Young was a decent enough college player — first at Middle Georgia College and then Clayton State, which just happened to be KSU’s biggest rival.

“We actually played them in the conference championship game the year they won the national championship,” Young said. “I have known Tony and his boys forever. A great guy, a great coach.”

Young said he always wanted to get back out West — he was born in Salt Lake City and has five siblings, who were all present Wednesday in Provo, along with his parents and immediate family — and begin his pursuit of a coaching job.

“Tony reached out to Dick for me all those years ago. It is crazy how all those things came full circle,” he said.

After his televised introduction, Young met with smaller groups of reporters and said the last 72 hours have been “overwhelming, but in a good way.”

He said his off-court temperament is different than his on-court demeanor, and that was evident as he calmly chatted, made a few self-deprecating jokes and told some stories — not as well as Ingle used to tell them, but close.

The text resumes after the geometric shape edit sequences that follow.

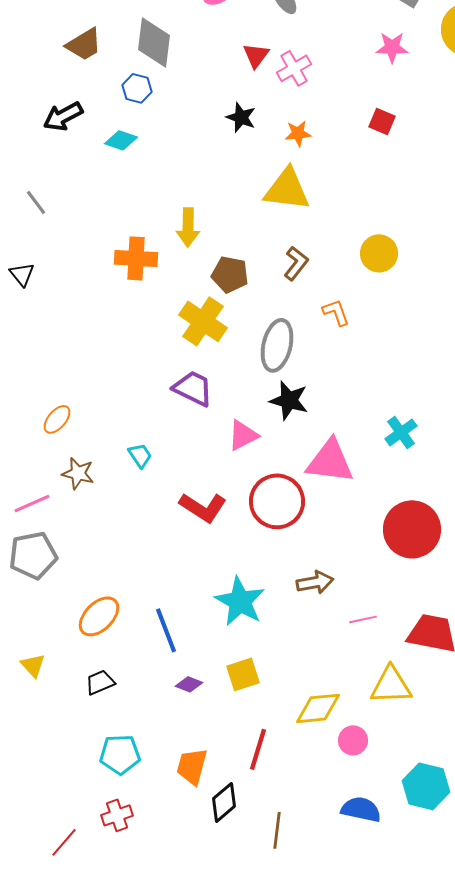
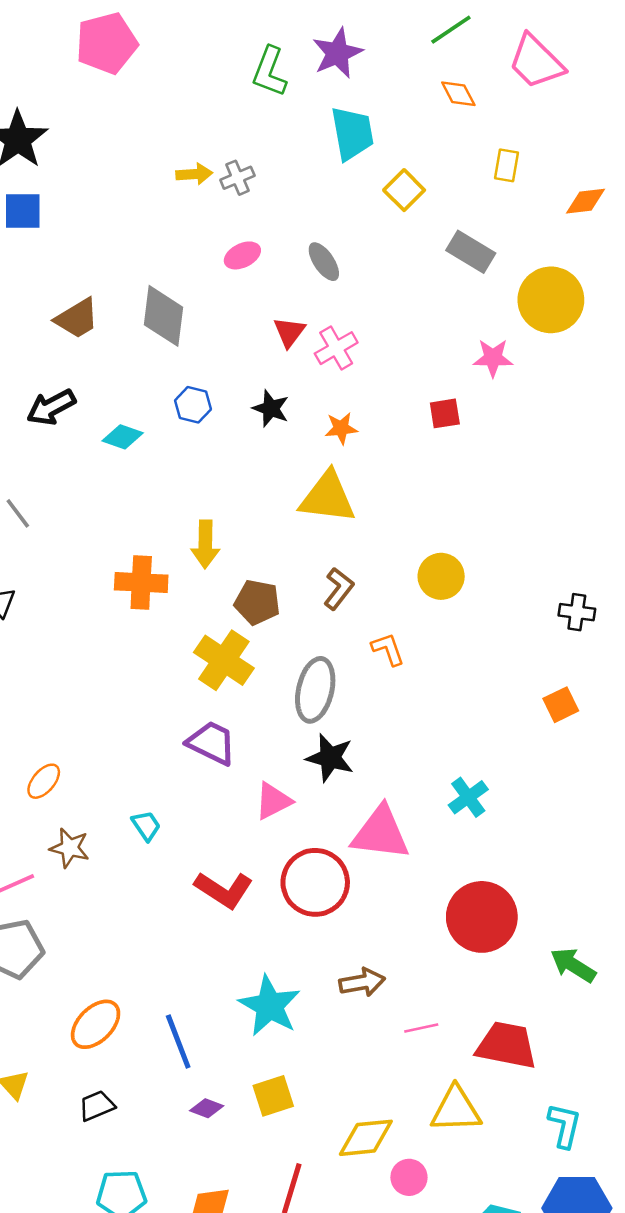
pink star: (392, 47) -> (493, 358), moved
blue hexagon: (137, 88) -> (193, 405), moved
red square: (382, 121) -> (445, 413), turned -32

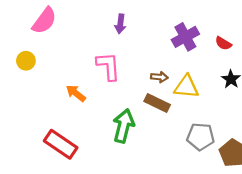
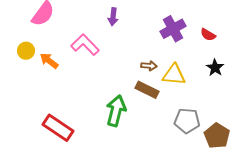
pink L-shape: (108, 66) -> (85, 45), moved, turned -40
orange arrow: (76, 93) -> (49, 61), moved

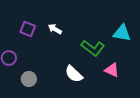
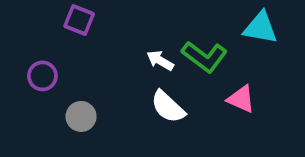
white arrow: (55, 29) -> (160, 60), moved

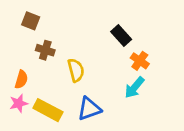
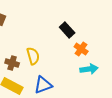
brown cross: (45, 50) -> (12, 63), moved
cyan arrow: (134, 87) -> (89, 69), moved, turned -138

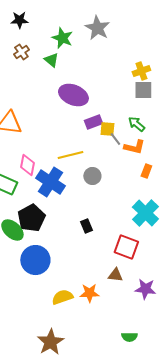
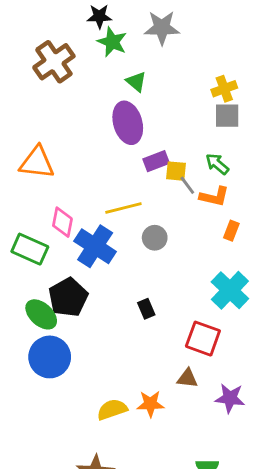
black star: (19, 20) -> (99, 16), moved
gray star: (97, 28) -> (162, 28), turned -30
brown cross: (21, 52) -> (54, 62), size x1.8
green triangle: (51, 60) -> (136, 82), moved
purple ellipse: (73, 95) -> (128, 123), turned 52
blue circle: (35, 260) -> (50, 357), moved

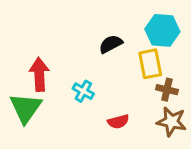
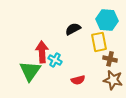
red arrow: (39, 74) -> (42, 52), moved
green triangle: (26, 108) -> (30, 71), moved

He figures he’s received six or seven technical fouls in his coaching career, fewer recently than before. For that, he credits his wife, the former Melissa Bailey of Omaha, Nebraska, a then-BYU student whom he met when he was living in on-campus housing at BYU and coaching the Utah Flash of the then-NBA D League (now the G League).

“Honestly, not that many (technicals) because that hit the pocketbook and my wife scolded me for that,” he said. “All jokes aside on that, what really helped me in my temperament, I would say, is just having kids.

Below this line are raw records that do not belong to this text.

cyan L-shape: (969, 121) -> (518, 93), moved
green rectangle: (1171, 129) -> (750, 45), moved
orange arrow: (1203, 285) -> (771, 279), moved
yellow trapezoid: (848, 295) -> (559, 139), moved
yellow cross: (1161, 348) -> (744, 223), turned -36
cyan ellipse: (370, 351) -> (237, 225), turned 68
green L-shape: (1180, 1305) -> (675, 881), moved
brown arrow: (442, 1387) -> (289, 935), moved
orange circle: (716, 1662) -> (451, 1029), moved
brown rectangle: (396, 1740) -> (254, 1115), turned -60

“That made me a much more patient person and truly helped me become a much better coach of just dealing with the insanity of kids and what they bring. That has truly helped me kinda deal with a lot of stuff — refs, players and what comes with it.”

Many people who know Young have waxed eloquent the past few days about his personality, coaching ability and what makes him successful in the profession he picked more than a dozen years ago.

What does he think are his greatest attributes?

“It goes back to relationships with the players. That is always where it starts and ends, I think with any coach, but certainly with the way I view the world,” he said. “Where I have been able to make headway there is just how I communicate with the players. What I have learned at the NBA level is that clarity is king.

“Let guys know what you expect and then hold them accountable, and that has been my recipe that has gotten me to be able to forge these relationships that we referenced and I look forward to doing it with these guys.”

As for BYU’s current players, Dallin Hall was in attendance Wednesday, although he is in the transfer portal. Dawson Baker, Trevin Knell, Jared McGregor and Tanner Hayhurst were also there, along with lots of former players and coach Rose.

“Our expectation is to win. We want to win,” Young said. “Specifically, get to the NCAA Tournament and give ourselves a chance to win the national championship.

“That’s why I am here. That’s why the guys want to play, and I have yet to see anything with this program that it can’t achieve that in terms of the resources that we have.”